‘They Won’t Change Our Way of Life’ – France Bans Big Screen Zones for World Cup Fans Due to Terror Threat

AP Photo/Remy de la Mauviniere

The French government has banned ‘big screen zones’ for football fans to watch World Cup 2018 matches due to the ongoing terror threat — casting further doubt over Western governments’ claims that they are not allowing radical Islam to “change our way of life”.

“I remind all publicly-elected officials of the fact that ‘big screen’ zones are completely forbidden in public spaces,” the interior ministry declared in a statement reported by the Metro.

“In the current climate of terrorist threats, the security procedures used at the last European Championship must be deployed again, with the same degree of efficiency.”

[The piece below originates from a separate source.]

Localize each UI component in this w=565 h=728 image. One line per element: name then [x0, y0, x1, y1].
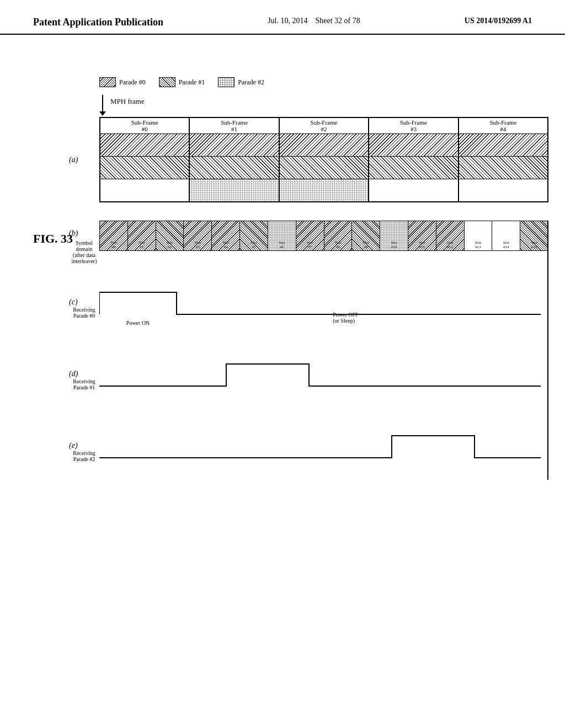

A football match between France and Germany at the Stade de France in Paris was targeted by three suicide bombers in November 2015, followed by a series of shootings and one suicide bombing in several cafés and restaurants, and capped by the Bataclan theatre massacre.

The German team ended up having to sleep at the stadium — with French players joining them in a show of solidarity — because it was deemed unsafe for them to attempt to return to their hotel while the attack was unfolding.

The terror threat does not appear to have declined, with the number of people on the Terrorist Prevention and Radicalisation Reporting File (FSPRT) rising by 60 per cent since 2015, and the list of terror attacks growing longer and longer.

The most severe was a lorry attack on the southern city of Nice in July 2016, in which some 434 people were mowed down by Tunisian migrant Mohamed Lahouaiej-Bouhlel, before he was killed in an exchange of gunfire with regular police who drew their sidearms. 86 of the victims died.

The most recent were the Carcassone and Trèbes attack in March 2018, in which Moroccan migrant Redouane Lakdim murdered four people — including senior gendarmerie officer Arnaud Beltrame, who had volunteered himself as a hostage in exchange for a woman Lakdim had taken prisoner — and the May 12th knife attack in Paris, in which Chechen migrant Khamzat Azimov killed one and injured four.